(Task material)

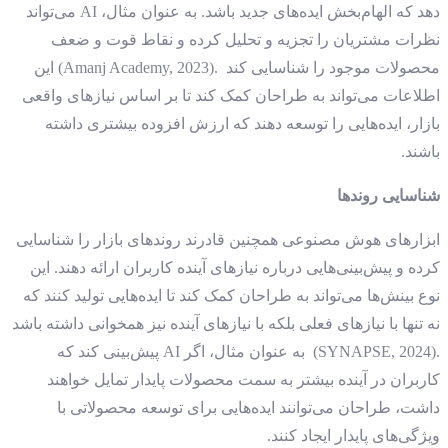
دهد که الهام‌بخش ایده‌های جدید باشد. به عنوان مثال، AI می‌تواند
نظرات مشتریان را تجزیه و تحلیل کرده و نقاط قوت و ضعف
محصولات موجود را شناسایی کند .(Amanj Academy, 2023) این
اطلاعات می‌تواند به طراحان کمک کند تا بر اساس نیازهای واقعی
بازار، ایده‌هایی را توسعه دهند که ارزش افزوده بیشتری داشته
باشند.
شناسایی روندها
ابزارهای هوش مصنوعی همچنین قادرند روندهای بازار را شناسایی
کرده و پیش‌بینی‌هایی درباره نیازهای آینده کاربران ارائه دهند. این
نوع بینش‌ها می‌تواند به طراحان کمک کند تا ایده‌هایی تولید کنند که
نه تنها با نیازهای فعلی بلکه با نیازهای آینده نیز همخوانی داشته باشد
.(SYNAPSE, 2024) به عنوان مثال، اگر AI پیش‌بینی کند که
کاربران در آینده بیشتر به سمت محصولات پایدار تمایل خواهند
داشت، طراحان می‌توانند ایده‌هایی برای توسعه محصولاتی با
ویژگی‌های پایدار ایجاد کنند.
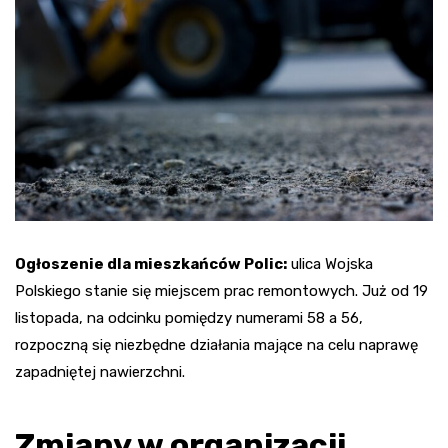
Ogłoszenie dla mieszkańców Polic:
ulica Wojska
Polskiego stanie się miejscem prac remontowych. Już od 19
listopada, na odcinku pomiędzy numerami 58 a 56,
rozpoczną się niezbędne działania mające na celu naprawę
zapadniętej nawierzchni.
Zmiany w organizacji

(End Task material)

**Work request**: Repeat every record above exactly. Omit the pictures.

**Exercise answer**:
دهد که الهام‌بخش ایده‌های جدید باشد. به عنوان مثال، AI می‌تواند
نظرات مشتریان را تجزیه و تحلیل کرده و نقاط قوت و ضعف
محصولات موجود را شناسایی کند .(Amanj Academy, 2023) این
اطلاعات می‌تواند به طراحان کمک کند تا بر اساس نیازهای واقعی
بازار، ایده‌هایی را توسعه دهند که ارزش افزوده بیشتری داشته
باشند.
شناسایی روندها
ابزارهای هوش مصنوعی همچنین قادرند روندهای بازار را شناسایی
کرده و پیش‌بینی‌هایی درباره نیازهای آینده کاربران ارائه دهند. این
نوع بینش‌ها می‌تواند به طراحان کمک کند تا ایده‌هایی تولید کنند که
نه تنها با نیازهای فعلی بلکه با نیازهای آینده نیز همخوانی داشته باشد
.(SYNAPSE, 2024) به عنوان مثال، اگر AI پیش‌بینی کند که
کاربران در آینده بیشتر به سمت محصولات پایدار تمایل خواهند
داشت، طراحان می‌توانند ایده‌هایی برای توسعه محصولاتی با
ویژگی‌های پایدار ایجاد کنند.
Ogłoszenie dla mieszkańców Polic:
ulica Wojska
Polskiego stanie się miejscem prac remontowych. Już od 19
listopada, na odcinku pomiędzy numerami 58 a 56,
rozpoczną się niezbędne działania mające na celu naprawę
zapadniętej nawierzchni.
Zmiany w organizacji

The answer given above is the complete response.